— Exercise goal —
The lines below are to be quoted exactly, from the first through the one that contains "którzy przez lata".
☆ ☆ ☆ ☆
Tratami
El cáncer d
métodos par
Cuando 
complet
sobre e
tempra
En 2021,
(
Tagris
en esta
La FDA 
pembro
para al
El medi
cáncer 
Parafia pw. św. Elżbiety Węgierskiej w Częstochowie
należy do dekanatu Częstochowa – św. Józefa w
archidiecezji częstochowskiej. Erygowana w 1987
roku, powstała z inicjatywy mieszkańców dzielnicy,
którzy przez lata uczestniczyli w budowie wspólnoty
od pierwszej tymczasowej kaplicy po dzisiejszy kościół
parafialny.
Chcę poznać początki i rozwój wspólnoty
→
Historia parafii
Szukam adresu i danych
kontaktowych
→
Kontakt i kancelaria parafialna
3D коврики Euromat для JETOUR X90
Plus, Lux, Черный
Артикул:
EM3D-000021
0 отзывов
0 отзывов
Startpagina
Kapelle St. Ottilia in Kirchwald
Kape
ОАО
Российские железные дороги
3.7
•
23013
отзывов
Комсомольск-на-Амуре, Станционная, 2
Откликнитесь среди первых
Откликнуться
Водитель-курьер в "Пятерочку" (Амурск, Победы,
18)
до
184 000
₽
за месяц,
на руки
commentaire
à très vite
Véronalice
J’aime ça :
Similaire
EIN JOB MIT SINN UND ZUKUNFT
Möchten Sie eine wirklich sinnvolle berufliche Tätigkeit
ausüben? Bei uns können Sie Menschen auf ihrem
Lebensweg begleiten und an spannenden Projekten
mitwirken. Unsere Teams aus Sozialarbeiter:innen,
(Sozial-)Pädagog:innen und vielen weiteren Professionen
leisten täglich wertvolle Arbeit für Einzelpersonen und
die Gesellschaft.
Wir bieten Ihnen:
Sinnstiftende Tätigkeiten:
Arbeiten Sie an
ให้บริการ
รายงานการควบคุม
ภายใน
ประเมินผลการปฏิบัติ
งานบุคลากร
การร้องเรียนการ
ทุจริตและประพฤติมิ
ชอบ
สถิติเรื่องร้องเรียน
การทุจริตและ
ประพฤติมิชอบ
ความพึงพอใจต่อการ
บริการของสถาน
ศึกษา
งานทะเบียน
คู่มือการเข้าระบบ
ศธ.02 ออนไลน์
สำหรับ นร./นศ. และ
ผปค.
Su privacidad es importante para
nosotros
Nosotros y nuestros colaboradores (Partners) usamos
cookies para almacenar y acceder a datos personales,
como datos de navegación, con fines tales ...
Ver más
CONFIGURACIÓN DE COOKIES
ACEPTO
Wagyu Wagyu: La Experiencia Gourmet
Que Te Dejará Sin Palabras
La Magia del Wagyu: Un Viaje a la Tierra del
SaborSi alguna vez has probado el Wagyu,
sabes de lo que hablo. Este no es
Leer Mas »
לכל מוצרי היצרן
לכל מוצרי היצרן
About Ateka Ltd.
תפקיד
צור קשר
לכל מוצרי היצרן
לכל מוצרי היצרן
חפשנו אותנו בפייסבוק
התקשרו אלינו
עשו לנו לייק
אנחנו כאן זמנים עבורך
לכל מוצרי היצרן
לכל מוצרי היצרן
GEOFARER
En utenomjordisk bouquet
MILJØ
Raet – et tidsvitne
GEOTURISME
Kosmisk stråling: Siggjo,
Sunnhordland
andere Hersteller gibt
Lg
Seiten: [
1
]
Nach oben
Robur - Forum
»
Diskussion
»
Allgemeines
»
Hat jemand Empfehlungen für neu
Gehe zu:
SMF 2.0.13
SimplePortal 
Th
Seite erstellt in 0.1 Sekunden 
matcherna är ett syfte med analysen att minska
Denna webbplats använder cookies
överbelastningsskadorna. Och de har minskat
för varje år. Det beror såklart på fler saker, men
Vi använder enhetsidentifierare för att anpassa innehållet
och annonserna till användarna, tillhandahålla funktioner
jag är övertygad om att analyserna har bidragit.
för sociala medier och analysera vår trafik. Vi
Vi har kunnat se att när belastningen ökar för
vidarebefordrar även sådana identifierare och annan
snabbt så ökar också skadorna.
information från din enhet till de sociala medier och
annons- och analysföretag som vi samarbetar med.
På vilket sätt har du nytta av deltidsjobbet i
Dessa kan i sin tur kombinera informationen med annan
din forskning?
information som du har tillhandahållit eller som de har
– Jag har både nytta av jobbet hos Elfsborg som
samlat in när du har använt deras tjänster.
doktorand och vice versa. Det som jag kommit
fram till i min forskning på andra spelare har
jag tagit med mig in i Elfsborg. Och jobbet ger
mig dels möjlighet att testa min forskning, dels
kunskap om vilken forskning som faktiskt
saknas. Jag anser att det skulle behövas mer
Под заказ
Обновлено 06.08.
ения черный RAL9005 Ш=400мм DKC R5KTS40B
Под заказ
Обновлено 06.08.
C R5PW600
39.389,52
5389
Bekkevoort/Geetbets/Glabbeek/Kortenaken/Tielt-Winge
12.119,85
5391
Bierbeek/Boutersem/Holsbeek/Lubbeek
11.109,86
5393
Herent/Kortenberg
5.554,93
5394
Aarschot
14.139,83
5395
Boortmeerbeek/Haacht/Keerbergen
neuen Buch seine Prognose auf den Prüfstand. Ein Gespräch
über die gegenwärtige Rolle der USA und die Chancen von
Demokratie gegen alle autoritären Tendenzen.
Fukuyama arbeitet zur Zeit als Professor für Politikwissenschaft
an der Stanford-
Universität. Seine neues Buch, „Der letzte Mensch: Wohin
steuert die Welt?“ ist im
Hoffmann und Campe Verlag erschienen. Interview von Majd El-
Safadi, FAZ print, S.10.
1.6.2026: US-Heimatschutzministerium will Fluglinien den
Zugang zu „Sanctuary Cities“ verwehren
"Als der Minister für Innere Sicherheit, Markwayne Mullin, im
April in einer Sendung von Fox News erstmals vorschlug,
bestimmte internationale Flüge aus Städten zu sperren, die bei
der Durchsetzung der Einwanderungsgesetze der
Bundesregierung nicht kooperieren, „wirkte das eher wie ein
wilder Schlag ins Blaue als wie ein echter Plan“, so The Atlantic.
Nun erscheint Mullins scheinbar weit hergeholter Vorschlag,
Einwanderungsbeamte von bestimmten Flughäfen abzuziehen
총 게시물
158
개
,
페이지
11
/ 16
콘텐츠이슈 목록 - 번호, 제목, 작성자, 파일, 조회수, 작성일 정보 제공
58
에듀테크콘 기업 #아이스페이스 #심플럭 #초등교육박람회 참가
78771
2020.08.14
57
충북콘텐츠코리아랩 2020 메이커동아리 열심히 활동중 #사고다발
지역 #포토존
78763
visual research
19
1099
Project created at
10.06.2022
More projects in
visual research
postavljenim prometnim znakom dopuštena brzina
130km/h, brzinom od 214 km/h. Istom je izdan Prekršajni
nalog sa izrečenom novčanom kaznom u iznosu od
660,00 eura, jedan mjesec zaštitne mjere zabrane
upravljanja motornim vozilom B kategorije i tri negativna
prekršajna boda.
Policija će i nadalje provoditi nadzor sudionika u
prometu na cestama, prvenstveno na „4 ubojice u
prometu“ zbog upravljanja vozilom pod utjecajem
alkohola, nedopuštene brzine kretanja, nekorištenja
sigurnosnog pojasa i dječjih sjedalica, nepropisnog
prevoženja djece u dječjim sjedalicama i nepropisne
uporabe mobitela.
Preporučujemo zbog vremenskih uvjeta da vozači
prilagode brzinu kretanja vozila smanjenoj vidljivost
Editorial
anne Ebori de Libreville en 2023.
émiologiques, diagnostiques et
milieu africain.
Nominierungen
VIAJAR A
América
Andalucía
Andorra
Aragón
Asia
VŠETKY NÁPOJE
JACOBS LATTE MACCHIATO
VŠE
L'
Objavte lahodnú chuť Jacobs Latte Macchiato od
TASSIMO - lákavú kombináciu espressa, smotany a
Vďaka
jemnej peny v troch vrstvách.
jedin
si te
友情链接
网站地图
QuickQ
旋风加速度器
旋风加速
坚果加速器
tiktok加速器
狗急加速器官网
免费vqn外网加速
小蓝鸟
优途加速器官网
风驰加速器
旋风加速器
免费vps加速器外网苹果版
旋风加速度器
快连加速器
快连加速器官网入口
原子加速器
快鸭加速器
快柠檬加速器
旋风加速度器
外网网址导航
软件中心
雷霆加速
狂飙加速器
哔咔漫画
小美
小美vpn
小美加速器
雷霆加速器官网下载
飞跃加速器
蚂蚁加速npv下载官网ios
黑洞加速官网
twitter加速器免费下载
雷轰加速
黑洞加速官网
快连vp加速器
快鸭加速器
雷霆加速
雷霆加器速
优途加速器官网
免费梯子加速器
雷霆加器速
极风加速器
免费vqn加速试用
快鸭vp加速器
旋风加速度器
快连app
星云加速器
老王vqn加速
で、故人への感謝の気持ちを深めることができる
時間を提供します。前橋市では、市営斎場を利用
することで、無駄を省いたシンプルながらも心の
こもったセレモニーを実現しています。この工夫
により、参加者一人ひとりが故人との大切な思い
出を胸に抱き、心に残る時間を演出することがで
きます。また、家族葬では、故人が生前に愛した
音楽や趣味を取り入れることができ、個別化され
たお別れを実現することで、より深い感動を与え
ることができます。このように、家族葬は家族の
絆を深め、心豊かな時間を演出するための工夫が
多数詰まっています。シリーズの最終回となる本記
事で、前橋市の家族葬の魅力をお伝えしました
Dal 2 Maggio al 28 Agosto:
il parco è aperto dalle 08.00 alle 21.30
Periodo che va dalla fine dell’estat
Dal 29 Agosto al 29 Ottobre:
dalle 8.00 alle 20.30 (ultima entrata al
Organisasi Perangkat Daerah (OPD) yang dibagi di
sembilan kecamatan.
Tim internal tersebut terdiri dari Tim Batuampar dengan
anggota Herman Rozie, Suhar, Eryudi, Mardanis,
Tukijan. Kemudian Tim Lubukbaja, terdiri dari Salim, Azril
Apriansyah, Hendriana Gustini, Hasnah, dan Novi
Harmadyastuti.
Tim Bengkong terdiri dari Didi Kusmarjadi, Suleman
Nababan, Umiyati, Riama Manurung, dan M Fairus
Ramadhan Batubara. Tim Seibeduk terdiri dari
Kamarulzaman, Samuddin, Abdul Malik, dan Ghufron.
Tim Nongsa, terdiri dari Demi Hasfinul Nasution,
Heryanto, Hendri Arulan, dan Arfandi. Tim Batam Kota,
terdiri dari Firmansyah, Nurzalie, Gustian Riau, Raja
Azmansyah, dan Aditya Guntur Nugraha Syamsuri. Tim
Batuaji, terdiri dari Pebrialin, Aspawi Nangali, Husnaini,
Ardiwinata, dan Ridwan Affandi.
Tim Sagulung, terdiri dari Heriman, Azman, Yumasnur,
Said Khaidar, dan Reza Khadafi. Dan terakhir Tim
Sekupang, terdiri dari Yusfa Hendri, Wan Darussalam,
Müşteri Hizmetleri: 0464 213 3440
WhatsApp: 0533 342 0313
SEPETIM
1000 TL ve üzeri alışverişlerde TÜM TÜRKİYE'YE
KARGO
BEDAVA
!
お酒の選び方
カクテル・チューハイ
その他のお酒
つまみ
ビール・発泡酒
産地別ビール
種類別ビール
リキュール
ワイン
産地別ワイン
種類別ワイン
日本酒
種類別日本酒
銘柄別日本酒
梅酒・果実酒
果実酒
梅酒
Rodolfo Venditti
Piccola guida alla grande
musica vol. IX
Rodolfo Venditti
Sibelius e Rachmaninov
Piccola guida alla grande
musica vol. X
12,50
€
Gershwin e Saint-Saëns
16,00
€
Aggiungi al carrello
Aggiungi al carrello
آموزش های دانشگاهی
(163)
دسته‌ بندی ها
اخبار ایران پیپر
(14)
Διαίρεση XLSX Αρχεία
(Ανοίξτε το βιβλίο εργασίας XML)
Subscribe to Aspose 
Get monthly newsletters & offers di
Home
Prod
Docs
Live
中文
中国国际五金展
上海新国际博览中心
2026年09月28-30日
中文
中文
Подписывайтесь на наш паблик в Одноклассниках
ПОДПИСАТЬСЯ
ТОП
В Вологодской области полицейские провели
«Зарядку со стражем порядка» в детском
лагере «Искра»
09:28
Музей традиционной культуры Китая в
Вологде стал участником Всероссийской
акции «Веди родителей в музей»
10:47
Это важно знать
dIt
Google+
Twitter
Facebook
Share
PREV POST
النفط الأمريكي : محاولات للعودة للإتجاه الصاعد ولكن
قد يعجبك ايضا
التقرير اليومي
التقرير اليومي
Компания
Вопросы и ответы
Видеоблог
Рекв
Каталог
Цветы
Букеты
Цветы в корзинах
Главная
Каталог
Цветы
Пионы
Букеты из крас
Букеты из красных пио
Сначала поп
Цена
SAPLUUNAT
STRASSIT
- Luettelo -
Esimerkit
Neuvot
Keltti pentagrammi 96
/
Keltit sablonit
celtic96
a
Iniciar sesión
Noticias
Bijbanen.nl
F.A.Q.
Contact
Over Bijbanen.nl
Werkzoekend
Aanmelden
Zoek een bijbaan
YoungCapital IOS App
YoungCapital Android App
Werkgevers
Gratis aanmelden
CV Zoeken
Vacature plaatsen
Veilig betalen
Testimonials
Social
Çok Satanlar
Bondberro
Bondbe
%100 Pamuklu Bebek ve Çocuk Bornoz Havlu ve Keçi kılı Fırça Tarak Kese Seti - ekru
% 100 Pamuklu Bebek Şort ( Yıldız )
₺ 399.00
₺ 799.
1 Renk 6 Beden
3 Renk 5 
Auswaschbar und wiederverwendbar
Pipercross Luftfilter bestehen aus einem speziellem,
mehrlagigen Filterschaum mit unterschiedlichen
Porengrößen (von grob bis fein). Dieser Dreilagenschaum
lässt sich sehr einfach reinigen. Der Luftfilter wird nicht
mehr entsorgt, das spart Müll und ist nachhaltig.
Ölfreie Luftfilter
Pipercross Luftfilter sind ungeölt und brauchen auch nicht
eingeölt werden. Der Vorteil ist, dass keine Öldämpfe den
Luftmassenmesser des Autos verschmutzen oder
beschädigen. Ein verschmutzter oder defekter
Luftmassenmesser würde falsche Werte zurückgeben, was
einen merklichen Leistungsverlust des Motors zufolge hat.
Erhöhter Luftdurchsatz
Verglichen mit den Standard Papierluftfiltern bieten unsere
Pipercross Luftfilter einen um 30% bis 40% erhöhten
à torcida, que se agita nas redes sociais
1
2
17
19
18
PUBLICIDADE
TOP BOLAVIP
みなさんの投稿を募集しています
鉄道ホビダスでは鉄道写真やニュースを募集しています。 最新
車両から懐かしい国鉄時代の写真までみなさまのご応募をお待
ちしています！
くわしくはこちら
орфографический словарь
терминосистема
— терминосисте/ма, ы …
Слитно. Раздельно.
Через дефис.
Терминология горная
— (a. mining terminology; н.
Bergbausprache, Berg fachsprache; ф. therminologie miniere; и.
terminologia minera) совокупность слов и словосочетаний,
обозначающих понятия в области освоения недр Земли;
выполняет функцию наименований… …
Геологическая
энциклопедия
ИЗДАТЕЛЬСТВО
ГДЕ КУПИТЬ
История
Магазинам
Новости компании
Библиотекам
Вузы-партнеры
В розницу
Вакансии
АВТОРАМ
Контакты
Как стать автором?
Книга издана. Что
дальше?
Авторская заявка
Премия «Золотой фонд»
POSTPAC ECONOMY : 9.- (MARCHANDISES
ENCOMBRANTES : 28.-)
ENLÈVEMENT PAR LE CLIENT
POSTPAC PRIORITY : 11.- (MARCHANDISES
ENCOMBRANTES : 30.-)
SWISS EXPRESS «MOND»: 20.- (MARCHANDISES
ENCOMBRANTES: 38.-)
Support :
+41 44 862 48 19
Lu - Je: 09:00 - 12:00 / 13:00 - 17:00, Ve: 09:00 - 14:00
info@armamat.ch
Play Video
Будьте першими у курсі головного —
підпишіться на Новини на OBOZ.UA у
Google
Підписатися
☆ ☆ ☆ ☆
— Solved problem —
Tratami
El cáncer d
métodos par
Cuando 
complet
sobre e
tempra
En 2021,
(
Tagris
en esta
La FDA 
pembro
para al
El medi
cáncer 
Parafia pw. św. Elżbiety Węgierskiej w Częstochowie
należy do dekanatu Częstochowa – św. Józefa w
archidiecezji częstochowskiej. Erygowana w 1987
roku, powstała z inicjatywy mieszkańców dzielnicy,
którzy przez lata uczestniczyli w budowie wspólnoty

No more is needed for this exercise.